Problem details: The stretch wanted below opens at the line containing "المشفرة في البلوكشين" and closes at the line containing "枚方の近所の夏祭りスケジュール2026". Please return it exactly, with no other lines.

Material provided:
■ ■ ■ ■
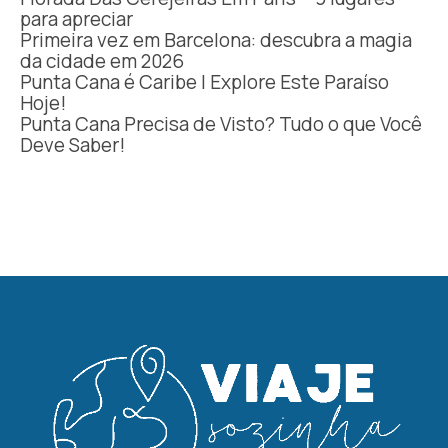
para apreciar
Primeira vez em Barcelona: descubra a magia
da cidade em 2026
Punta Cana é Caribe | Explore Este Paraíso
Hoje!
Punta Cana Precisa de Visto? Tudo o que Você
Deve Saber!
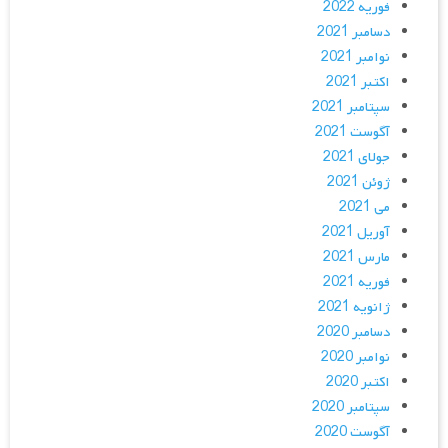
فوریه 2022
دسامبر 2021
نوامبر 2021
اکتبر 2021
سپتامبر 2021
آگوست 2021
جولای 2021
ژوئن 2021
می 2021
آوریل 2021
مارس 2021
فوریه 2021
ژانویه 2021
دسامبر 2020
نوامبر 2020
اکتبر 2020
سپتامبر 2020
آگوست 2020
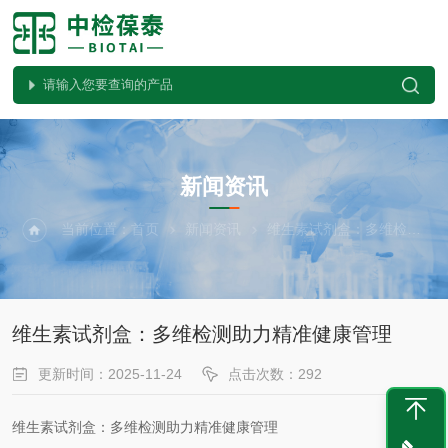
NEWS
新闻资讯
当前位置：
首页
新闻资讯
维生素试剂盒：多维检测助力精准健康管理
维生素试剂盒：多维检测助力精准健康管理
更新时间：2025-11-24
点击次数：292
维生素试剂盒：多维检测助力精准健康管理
■ ■ ■ ■
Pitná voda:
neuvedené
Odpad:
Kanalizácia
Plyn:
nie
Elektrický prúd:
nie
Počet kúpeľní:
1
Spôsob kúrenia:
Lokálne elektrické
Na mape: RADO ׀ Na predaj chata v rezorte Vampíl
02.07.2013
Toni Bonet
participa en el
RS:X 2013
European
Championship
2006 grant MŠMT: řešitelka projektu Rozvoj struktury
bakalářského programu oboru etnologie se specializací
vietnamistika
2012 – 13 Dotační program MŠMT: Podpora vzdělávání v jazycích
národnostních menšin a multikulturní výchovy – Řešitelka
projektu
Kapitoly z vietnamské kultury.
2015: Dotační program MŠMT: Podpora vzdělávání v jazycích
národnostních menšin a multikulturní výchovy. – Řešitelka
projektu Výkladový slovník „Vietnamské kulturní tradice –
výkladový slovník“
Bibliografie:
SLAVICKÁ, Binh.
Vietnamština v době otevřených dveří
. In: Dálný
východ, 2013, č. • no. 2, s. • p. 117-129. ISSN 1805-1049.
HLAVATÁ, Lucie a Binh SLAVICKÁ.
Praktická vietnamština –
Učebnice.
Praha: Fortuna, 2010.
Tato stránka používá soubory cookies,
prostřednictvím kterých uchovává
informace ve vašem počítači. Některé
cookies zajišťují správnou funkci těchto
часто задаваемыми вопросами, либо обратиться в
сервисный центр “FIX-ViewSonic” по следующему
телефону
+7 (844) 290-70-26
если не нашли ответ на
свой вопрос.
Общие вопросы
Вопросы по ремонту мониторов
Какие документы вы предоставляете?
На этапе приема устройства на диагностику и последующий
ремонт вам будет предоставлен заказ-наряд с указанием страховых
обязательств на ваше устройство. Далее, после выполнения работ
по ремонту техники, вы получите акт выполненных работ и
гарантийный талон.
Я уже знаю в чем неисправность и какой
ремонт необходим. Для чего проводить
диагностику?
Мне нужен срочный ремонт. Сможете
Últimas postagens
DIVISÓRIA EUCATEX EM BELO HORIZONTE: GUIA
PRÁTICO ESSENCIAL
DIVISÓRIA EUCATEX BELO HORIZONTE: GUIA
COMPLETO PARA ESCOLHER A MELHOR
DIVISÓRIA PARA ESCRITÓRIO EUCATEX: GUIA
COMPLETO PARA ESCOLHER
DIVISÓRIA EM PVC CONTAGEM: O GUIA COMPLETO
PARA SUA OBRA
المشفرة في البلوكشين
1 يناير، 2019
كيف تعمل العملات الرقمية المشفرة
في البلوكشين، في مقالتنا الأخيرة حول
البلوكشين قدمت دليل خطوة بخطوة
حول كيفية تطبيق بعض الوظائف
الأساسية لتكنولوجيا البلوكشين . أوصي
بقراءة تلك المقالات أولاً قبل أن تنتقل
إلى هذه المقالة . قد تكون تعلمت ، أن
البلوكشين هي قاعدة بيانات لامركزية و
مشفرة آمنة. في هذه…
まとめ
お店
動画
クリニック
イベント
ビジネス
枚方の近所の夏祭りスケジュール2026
■ ■ ■ ■
Written reply:
المشفرة في البلوكشين
1 يناير، 2019
كيف تعمل العملات الرقمية المشفرة
في البلوكشين، في مقالتنا الأخيرة حول
البلوكشين قدمت دليل خطوة بخطوة
حول كيفية تطبيق بعض الوظائف
الأساسية لتكنولوجيا البلوكشين . أوصي
بقراءة تلك المقالات أولاً قبل أن تنتقل
إلى هذه المقالة . قد تكون تعلمت ، أن
البلوكشين هي قاعدة بيانات لامركزية و
مشفرة آمنة. في هذه…
まとめ
お店
動画
クリニック
イベント
ビジネス
枚方の近所の夏祭りスケジュール2026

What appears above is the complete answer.